Scientists are on the verge of being able to tell whether or not an embryo will develop into a healthy fetus, a milestone that might allow doctors to stem the epidemic of twins and triplets from in-vitro fertilization.
By examining embryo genetics and using high-technology imaging, scientists are learning to identify signs that an embryo is healthy. If they can master this, doctors can confidently implant just one embryo rather than several as they do now to increase the chance of a viable pregnancy.
To the parents, ''having twins is not bad news after they have been searching for a pregnancy for a minimum of two or three years," said Dr. Pasquale Patrizio, director of the Yale Fertility Center.
But the risks to both mother and fetus skyrocket with multiple births. Triplets born through IVF have a 24 percent chance of having cerebral palsy. In 2000, 36 percent of triplets were born before 32 weeks of gestation, at risk for severe disabilities, or even death.
''We should have single-embryo transfer; that ought to be what every [IVF] program strives for," said Dr. Charles J. Lockwood, chairman of obstetrics and gynecology at Yale.
According to the US Centers for Disease Control and Prevention, of the 35,025 infants born using reproductive technology in 2000, more than half were twins, triplets, or higher order multiples.
In addition to worries about the children's health, multiple births also strain parents psychologically and financially, said Carol M. Warner, a professor of biology at Northeastern University who specializes in the health of preimplantation embryos. She said that premature babies can require millions of dollars in health care, and that most insurance companies have a $1 million cap.
''Single-embryo transfer is the absolute Holy Grail," she said.
Warner is among the scientists developing techniques to assess an embryo's health without harming it -- an accomplishment that is key to single-embryo transfer.
One of Warner's newest and most promising tools is an immense microscope, the product of a partnership between engineers and biologists, invented by Charles A. DiMarzio, director of the Optical Science Laboratory at Northeastern University. This microscope, called the QTM, allows Warner to view the whole embryo at once without having to dye the cells, which is a potentially toxic step.
''Our big hope for QTM," Warner said, ''is that we can noninvasively count the number of cells in an embryo."
The number of cells in an embryo is a widely-used health indicator -- the more cells, the better -- but getting an accurate count is difficult. Thus far, Warner's lab can reliably count up to 12 cells, and has had only slightly less success counting up to 23. Previously, the number of cells could never be reliably counted.
Embryos are usually implanted three days after they are retrieved, when they've grown to six or eight cells. In an effort to select the embryos that are most likely to become successful pregnancies, doctors have begun growing the cells in a culture for up to five or six days before they implant -- but that move itself could damage the embryo.
Warner said she's now trying to gain insight into the embryo's growth without having to actually wait for it to happen.
A decade ago, her laboratory discovered a gene that regulates how fast an embryo develops -- a major indicator of how likely it is to become a baby -- in addition to predicting birth weight. This gene also secretes a protein that can be measured without harming the embryo, and she is currently testing how that data predicts health.
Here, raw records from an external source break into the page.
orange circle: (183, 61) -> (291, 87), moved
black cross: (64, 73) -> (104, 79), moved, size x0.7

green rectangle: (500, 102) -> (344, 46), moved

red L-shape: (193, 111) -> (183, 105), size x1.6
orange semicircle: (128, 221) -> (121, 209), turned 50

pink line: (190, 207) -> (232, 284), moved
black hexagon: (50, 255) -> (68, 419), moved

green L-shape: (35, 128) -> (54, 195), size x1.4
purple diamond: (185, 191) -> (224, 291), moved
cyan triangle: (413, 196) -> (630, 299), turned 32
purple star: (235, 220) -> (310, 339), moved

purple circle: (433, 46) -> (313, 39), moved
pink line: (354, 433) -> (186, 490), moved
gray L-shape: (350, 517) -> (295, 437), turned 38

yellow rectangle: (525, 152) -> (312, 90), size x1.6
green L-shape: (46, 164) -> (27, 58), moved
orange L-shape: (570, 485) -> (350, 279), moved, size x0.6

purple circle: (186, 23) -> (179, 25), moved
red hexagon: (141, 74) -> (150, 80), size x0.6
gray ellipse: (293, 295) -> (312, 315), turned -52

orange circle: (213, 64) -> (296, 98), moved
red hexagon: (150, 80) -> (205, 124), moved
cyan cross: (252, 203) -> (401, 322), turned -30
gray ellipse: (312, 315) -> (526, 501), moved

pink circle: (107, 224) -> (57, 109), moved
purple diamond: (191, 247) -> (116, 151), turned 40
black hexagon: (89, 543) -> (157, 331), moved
''This explosion in technology that's occurring is improving our ability to discern abnormalities in embryos," said Lockwood of Yale.
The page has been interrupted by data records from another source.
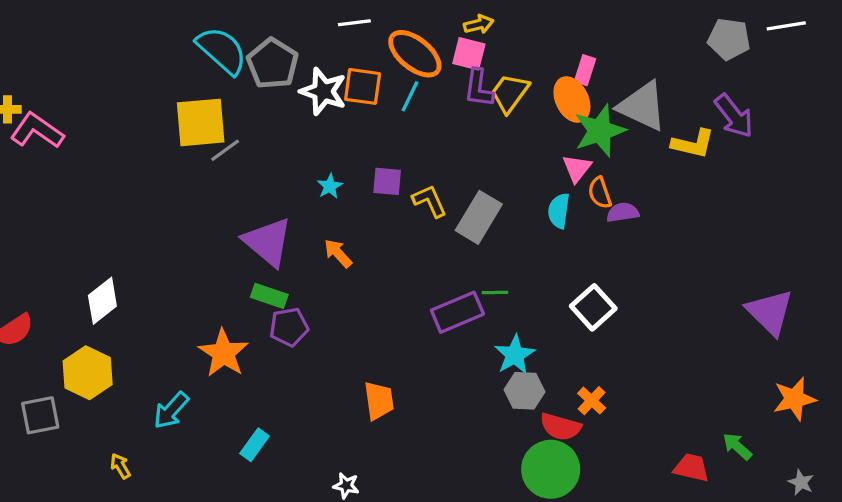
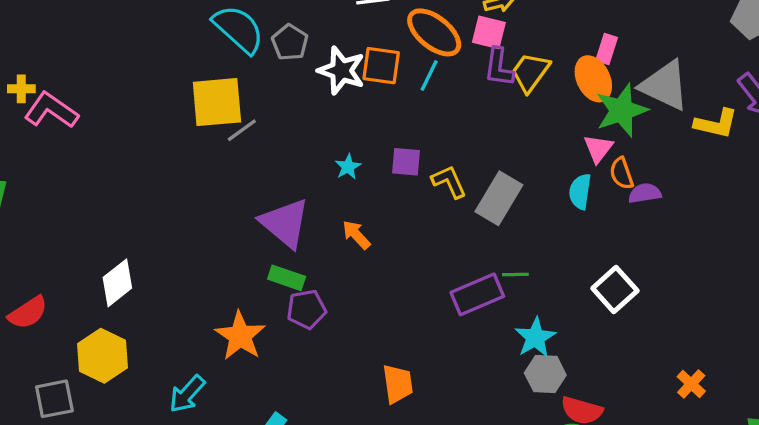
gray pentagon: (273, 64) -> (290, 42), size x0.7
orange cross: (592, 401) -> (691, 384), moved

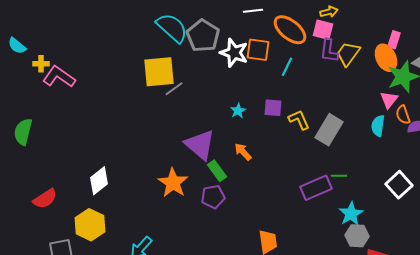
gray pentagon: (290, 42) -> (203, 36), size x1.5
cyan line: (429, 76) -> (287, 67), moved
green rectangle: (287, 278) -> (217, 171), moved, turned 35
orange star: (240, 336) -> (173, 183), moved

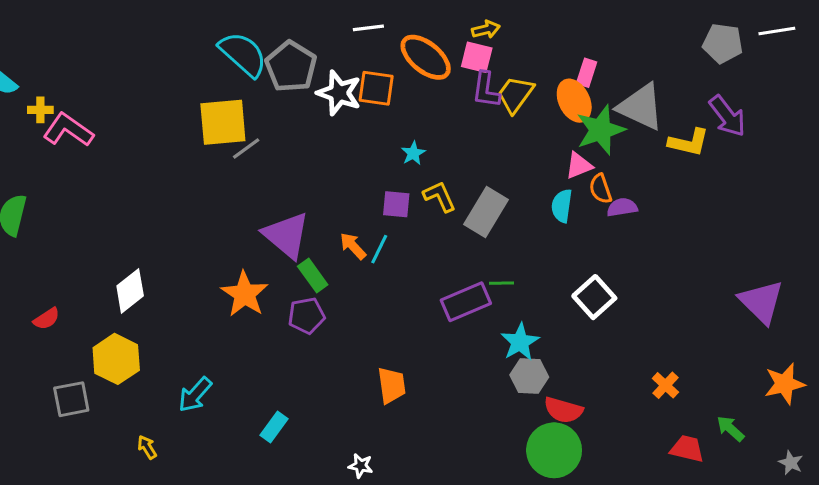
cyan line: (287, 67) -> (379, 249), moved
pink triangle: (389, 100) -> (579, 166), turned 30
purple square: (273, 108) -> (396, 204), moved
cyan star: (238, 111) -> (413, 153), moved
red semicircle: (45, 199) -> (47, 319), size x0.7

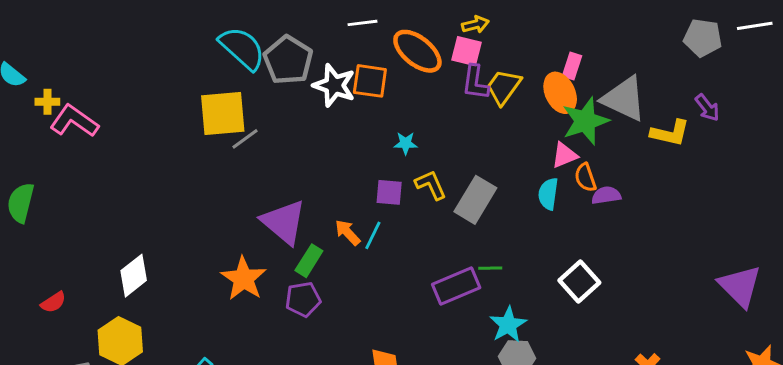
purple arrow: (727, 116) -> (707, 108), size x0.7
cyan star: (413, 153) -> (406, 143), turned 30
green rectangle: (313, 275) -> (309, 261), turned 68

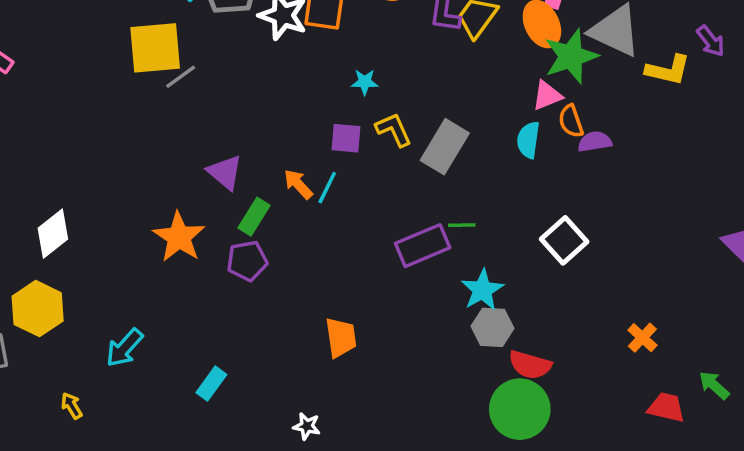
purple triangle: (284, 222) -> (225, 172), size x0.7

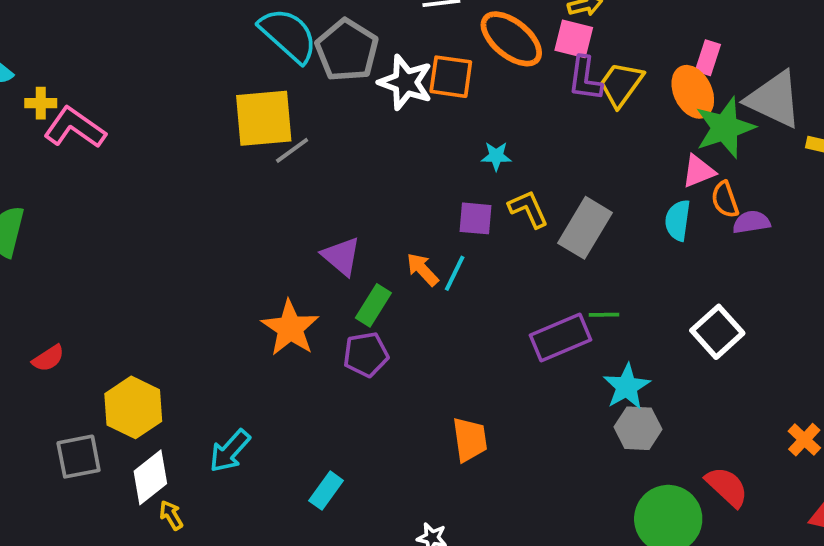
white diamond: (53, 234) -> (150, 477), moved
red semicircle: (530, 365) -> (727, 487), moved, turned -153

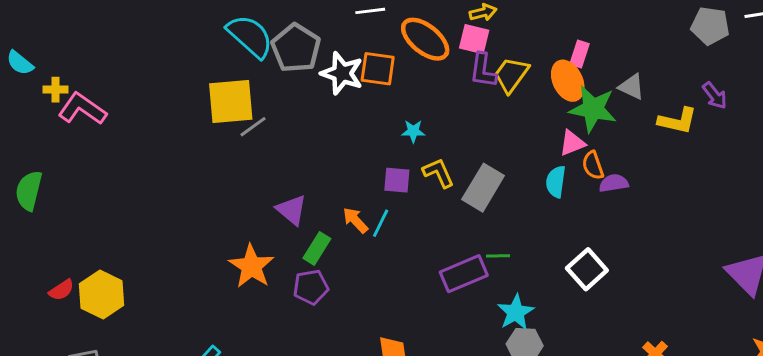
gray triangle: (774, 99) -> (632, 87), size x0.6
green star: (725, 128) -> (593, 109), turned 30
yellow hexagon: (133, 407) -> (102, 294), moved

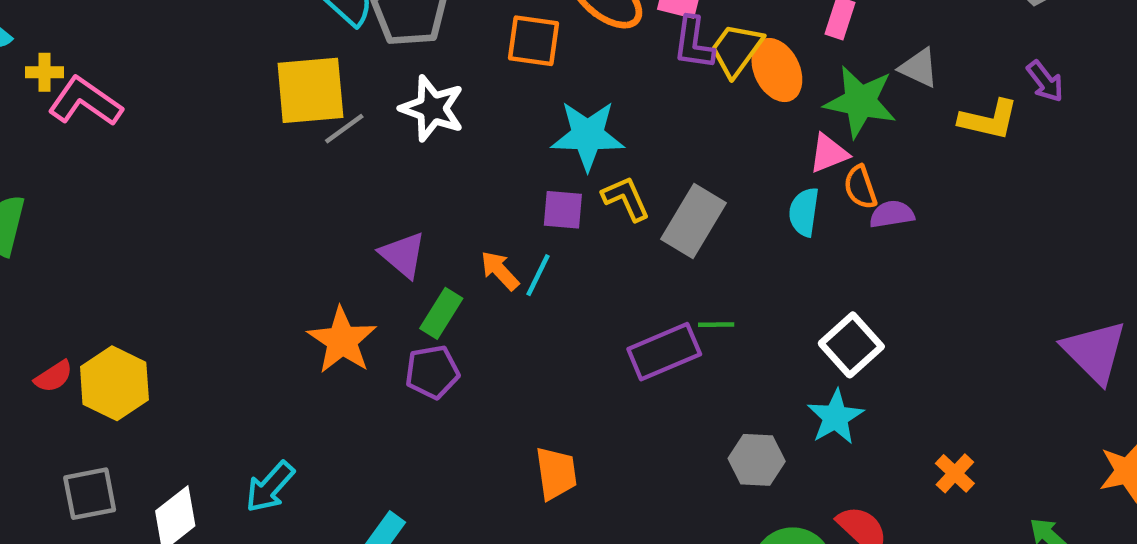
white star: (342, 73) -> (432, 108), moved
orange ellipse: (568, 81) -> (777, 70), moved
cyan star: (413, 131) -> (588, 135), size x2.0
cyan star: (516, 312) -> (835, 417), moved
Other procedures already exist to evaluate embryos, but parents are often reluctant to use them because they require biopsies that might harm the embryo.
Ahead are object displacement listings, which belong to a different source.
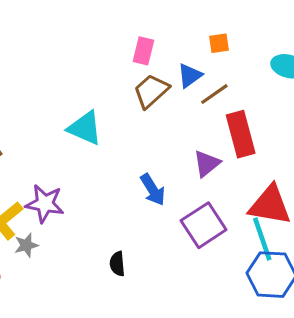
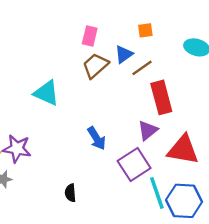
purple triangle: (207, 163) -> (148, 130), moved
cyan line: (262, 239) -> (157, 193), moved

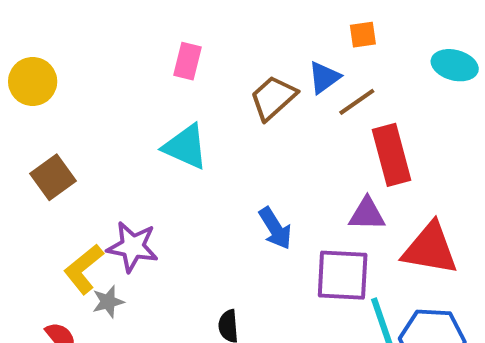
pink rectangle: (90, 36) -> (188, 61), moved
purple triangle: (148, 130) -> (367, 214), turned 40
purple square: (134, 165) -> (343, 275), turned 36

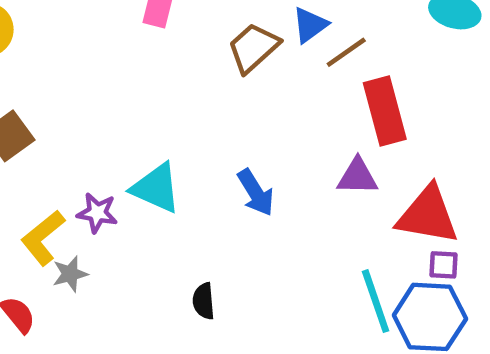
cyan triangle: (186, 147) -> (156, 188), moved
purple star: (133, 247) -> (97, 213), size x0.7
purple square: (343, 275) -> (443, 265), moved, size x0.5

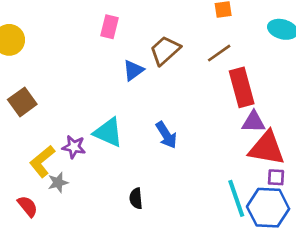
blue triangle: (310, 25) -> (133, 70), moved
purple triangle: (357, 177) -> (254, 122), moved

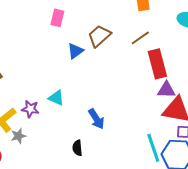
cyan triangle: (108, 132) -> (56, 98), size x0.7
blue arrow: (166, 135) -> (96, 119), moved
The most common practice is the preimplantation genetic diagnosis available at fertility clinics: Patrizio said the diagnosis costs $2,000 to $2,500 at his clinic. He said that the procedure can be used to analyze up to nine chromosomes, looking for such genetic disorders as Down syndrome, Tay-Sachs disease, cystic fibrosis and sickle-cell anemia.
The Yale Fertility Clinic will not transfer more than two embryos, and offers single-embryo transfer, but Patrizio estimated that only 5 percent of its patients opt for just one.
The policy makers are now starting to catch up to the embryo science. The Society for Assisted Reproductive Technology, which reports national fertility data to the federal government, recently set guidelines recommending that patients under 34 consider implanting just one embryo, said Dr. Owen K. Davis, the society's president.
While guidelines can help doctors and patients, Davis cautioned against ''one-size-fits-all" legislation that would mandate the number of embryos implanted -- such as new Italian laws that do not allow more than three eggs to be fertilized and mandate that resulting embryos must be implanted. Such legislation may meet religious imperatives, but does not take into account the patient's fertility characteristics, Davis said.
In the five months since Italy instituted the restrictions, its rate of successful pregnancies has dropped from one in four to one in nine, according to the BBC.
''Italy," Davis said, ''is an extreme example of regulation gone amok."